### WORK REQUEST
Your task is to repeat all of the data exactly while excluding the pictures.

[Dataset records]
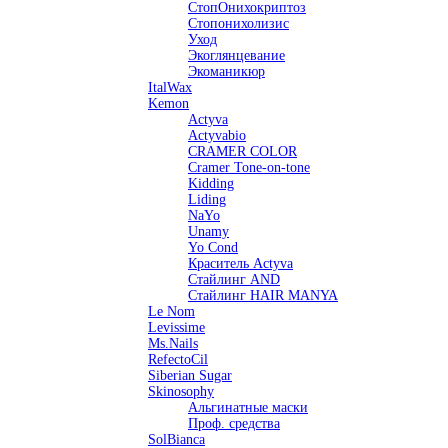
СтопОнихокриптоз
Стопонихолизис
Уход
Экоглянцевание
Экоманикюр
ItalWax
Kemon
Actyva
Actyvabio
CRAMER COLOR
Cramer Tone-on-tone
Kidding
Liding
NaYo
Unamy
Yo Cond
Краситель Actyva
Стайлинг AND
Стайлинг HAIR MANYA
Le Nom
Levissime
Ms.Nails
RefectoCil
Siberian Sugar
Skinosophy
Альгинатные маски
Проф. средства
SolBianca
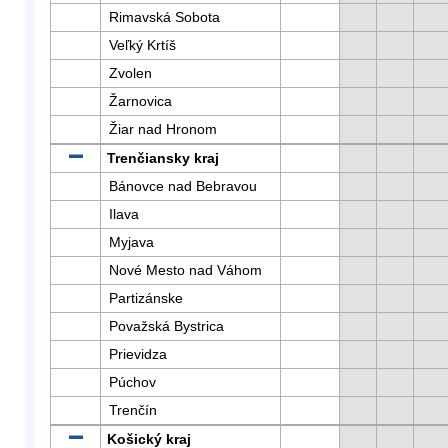
Rimavská Sobota
Veľký Krtíš
Zvolen
Žarnovica
Žiar nad Hronom
Trenčiansky kraj
Bánovce nad Bebravou
Ilava
Myjava
Nové Mesto nad Váhom
Partizánske
Považská Bystrica
Prievidza
Púchov
Trenčín
Košický kraj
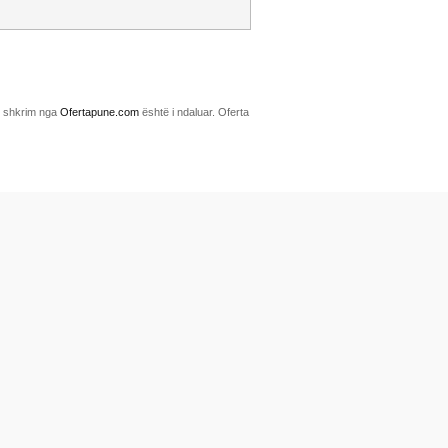
me shkrim nga
Ofertapune.com
është i ndaluar. Oferta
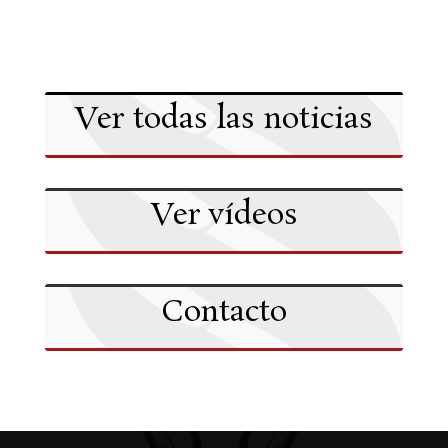
Ver todas las noticias
Ver vídeos
Contacto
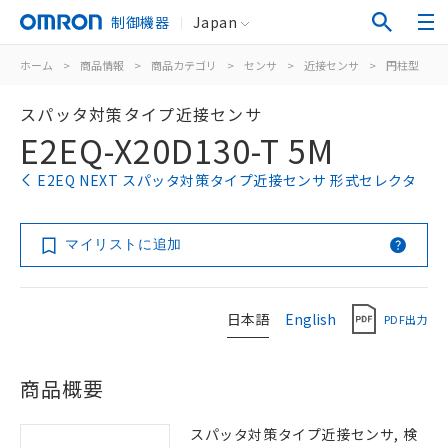
制御機器
Japan
ホーム
>
商品情報
>
商品カテゴリ
>
センサ
>
近接センサ
>
円柱型
>
スパッタ対策タイプ近接センサ
E2EQ-X20D130-T 5M
E2EQ NEXT スパッタ対策タイプ近接センサ 形式セレクタ
マイリストに追加
日本語
English
PDF出力
商品概要
スパッタ対策タイプ近接センサ, 検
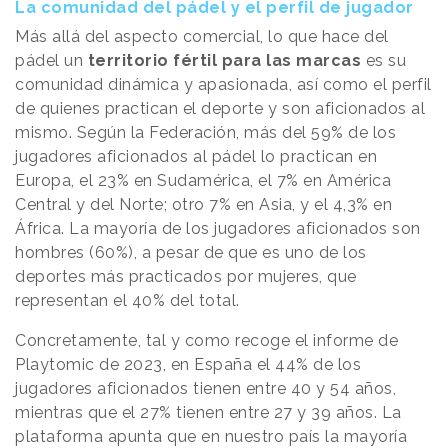
La comunidad del pádel y el perfil de jugador
Más allá del aspecto comercial, lo que hace del
pádel un
territorio fértil para las marcas
es su
comunidad dinámica y apasionada, así como el perfil
de quienes practican el deporte y son aficionados al
mismo. Según la Federación, más del 59% de los
jugadores aficionados al pádel lo practican en
Europa, el 23% en Sudamérica, el 7% en América
Central y del Norte; otro 7% en Asia, y el 4,3% en
África. La mayoría de los jugadores aficionados son
hombres (60%), a pesar de que es uno de los
deportes más practicados por mujeres, que
representan el 40% del total.
Concretamente, tal y como recoge el informe de
Playtomic de 2023, en España el 44% de los
jugadores aficionados tienen entre 40 y 54 años,
mientras que el 27% tienen entre 27 y 39 años. La
plataforma apunta que en nuestro país la mayoría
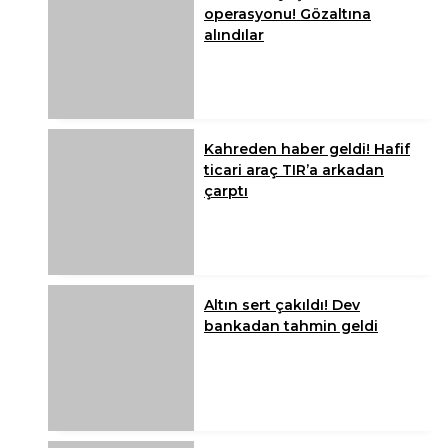
operasyonu! Gözaltına
alındılar
Kahreden haber geldi! Hafif
ticari araç TIR’a arkadan
çarptı
Altın sert çakıldı! Dev
bankadan tahmin geldi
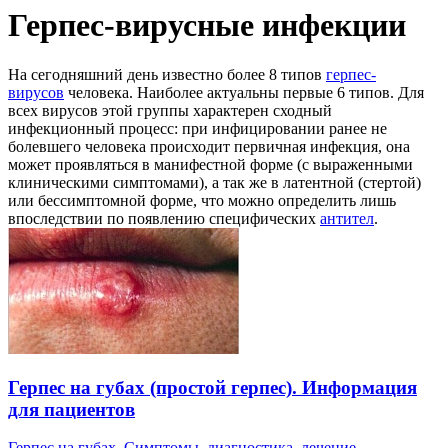
Герпес-вирусные инфекции
На сегодняшний день известно более 8 типов
герпес-
вирусов
человека. Наиболее актуальны первые 6 типов. Для
всех вирусов этой группы характерен сходный
инфекционный процесс: при инфицировании ранее не
болевшего человека происходит первичная инфекция, она
может проявляться в манифестной форме (с выраженными
клиническими симптомами), а так же в латентной (стертой)
или бессимптомной форме, что можно определить лишь
впоследствии по появлению специфических
антител
.
Герпес на губах (простой герпес). Информация
для пациентов
Герпес на губах. Симптомы, диагностика, лечение,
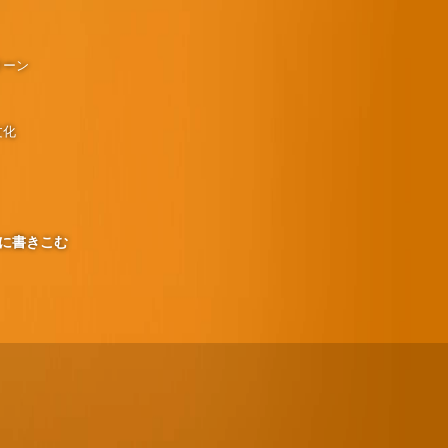
リーン
文化
に書きこむ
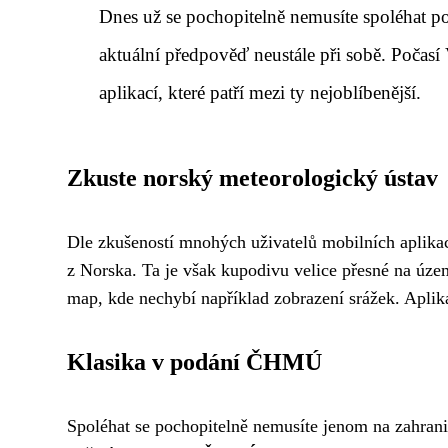
Dnes už se pochopitelně nemusíte spoléhat pou
aktuální předpověď neustále při sobě. Počas
aplikací, které patří mezi ty nejoblíbenější.
Zkuste norský meteorologický ústav
Dle zkušeností mnohých uživatelů mobilních aplikac
z Norska. Ta je však kupodivu velice přesné na úze
map, kde nechybí například zobrazení srážek. Aplik
Klasika v podání ČHMÚ
Spoléhat se pochopitelně nemusíte jenom na zahrani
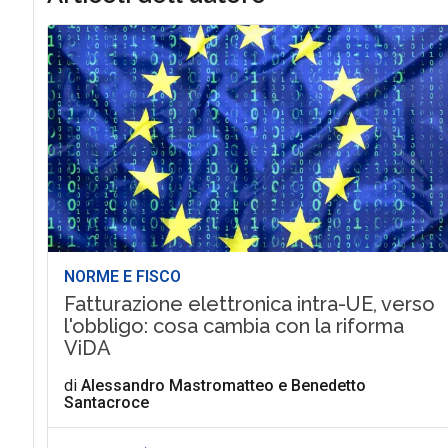
NORME E FISCO
Fatturazione elettronica intra-UE, verso
l'obbligo: cosa cambia con la riforma
ViDA
di
Alessandro Mastromatteo
e
Benedetto
Santacroce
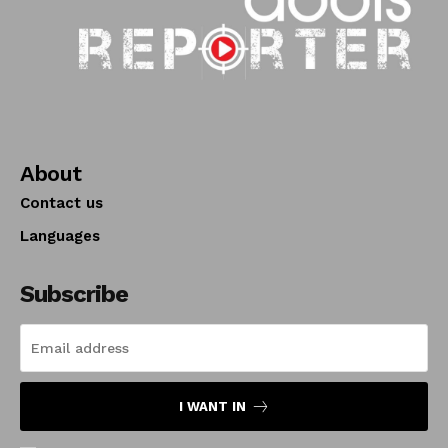
About
Contact us
Languages
Subscribe
I WANT IN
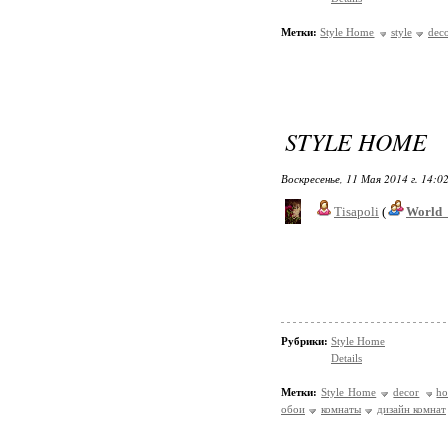
Метки:
Style Home
style
dec
STYLE HOME
Воскресенье, 11 Мая 2014 г. 14:0
Tisapoli
(
World_
Рубрики:
Style Home
Details
Метки:
Style Home
decor
h
обои
комнаты
дизайн комнат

### YOUR SOLUTION
СтопОнихокриптоз
Стопонихолизис
Уход
Экоглянцевание
Экоманикюр
ItalWax
Kemon
Actyva
Actyvabio
CRAMER COLOR
Cramer Tone-on-tone
Kidding
Liding
NaYo
Unamy
Yo Cond
Краситель Actyva
Стайлинг AND
Стайлинг HAIR MANYA
Le Nom
Levissime
Ms.Nails
RefectoCil
Siberian Sugar
Skinosophy
Альгинатные маски
Проф. средства
SolBianca
Rimavská Sobota
Veľký Krtíš
Zvolen
Žarnovica
Žiar nad Hronom
Trenčiansky kraj
Bánovce nad Bebravou
Ilava
Myjava
Nové Mesto nad Váhom
Partizánske
Považská Bystrica
Prievidza
Púchov
Trenčín
Košický kraj
me shkrim nga
Ofertapune.com
është i ndaluar. Oferta
Ver todas las noticias
Ver vídeos
Contacto
制御機器
Japan
ホーム
>
商品情報
>
商品カテゴリ
>
センサ
>
近接センサ
>
円柱型
>
スパッタ対策タイプ近接センサ
E2EQ-X20D130-T 5M
E2EQ NEXT スパッタ対策タイプ近接センサ 形式セレクタ
マイリストに追加
日本語
English
PDF出力
商品概要
スパッタ対策タイプ近接センサ, 検
La comunidad del pádel y el perfil de jugador
Más allá del aspecto comercial, lo que hace del
pádel un
territorio fértil para las marcas
es su
comunidad dinámica y apasionada, así como el perfil
de quienes practican el deporte y son aficionados al
mismo. Según la Federación, más del 59% de los
jugadores aficionados al pádel lo practican en
Europa, el 23% en Sudamérica, el 7% en América
Central y del Norte; otro 7% en Asia, y el 4,3% en
África. La mayoría de los jugadores aficionados son
hombres (60%), a pesar de que es uno de los
deportes más practicados por mujeres, que
representan el 40% del total.
Concretamente, tal y como recoge el informe de
Playtomic de 2023, en España el 44% de los
jugadores aficionados tienen entre 40 y 54 años,
mientras que el 27% tienen entre 27 y 39 años. La
plataforma apunta que en nuestro país la mayoría
operasyonu! Gözaltına
alındılar
Kahreden haber geldi! Hafif
ticari araç TIR’a arkadan
çarptı
Altın sert çakıldı! Dev
bankadan tahmin geldi
Герпес-вирусные инфекции
На сегодняшний день известно более 8 типов
герпес-
вирусов
человека. Наиболее актуальны первые 6 типов. Для
всех вирусов этой группы характерен сходный
инфекционный процесс: при инфицировании ранее не
болевшего человека происходит первичная инфекция, она
может проявляться в манифестной форме (с выраженными
клиническими симптомами), а так же в латентной (стертой)
или бессимптомной форме, что можно определить лишь
впоследствии по появлению специфических
антител
.
Герпес на губах (простой герпес). Информация
для пациентов
Герпес на губах. Симптомы, диагностика, лечение,
リーン
文化
に書きこむ
Dnes už se pochopitelně nemusíte spoléhat pou
aktuální předpověď neustále při sobě. Počas
aplikací, které patří mezi ty nejoblíbenější.
Zkuste norský meteorologický ústav
Dle zkušeností mnohých uživatelů mobilních aplikac
z Norska. Ta je však kupodivu velice přesné na úze
map, kde nechybí například zobrazení srážek. Aplik
Klasika v podání ČHMÚ
Spoléhat se pochopitelně nemusíte jenom na zahrani
NORME E FISCO
Fatturazione elettronica intra-UE, verso
l'obbligo: cosa cambia con la riforma
ViDA
di
Alessandro Mastromatteo
e
Benedetto
Santacroce
About
Contact us
Languages
Subscribe
I WANT IN
Метки:
Style Home
style
dec
STYLE HOME
Воскресенье, 11 Мая 2014 г. 14:0
Tisapoli
(
World_
Рубрики:
Style Home
Details
Метки:
Style Home
decor
h
обои
комнаты
дизайн комнат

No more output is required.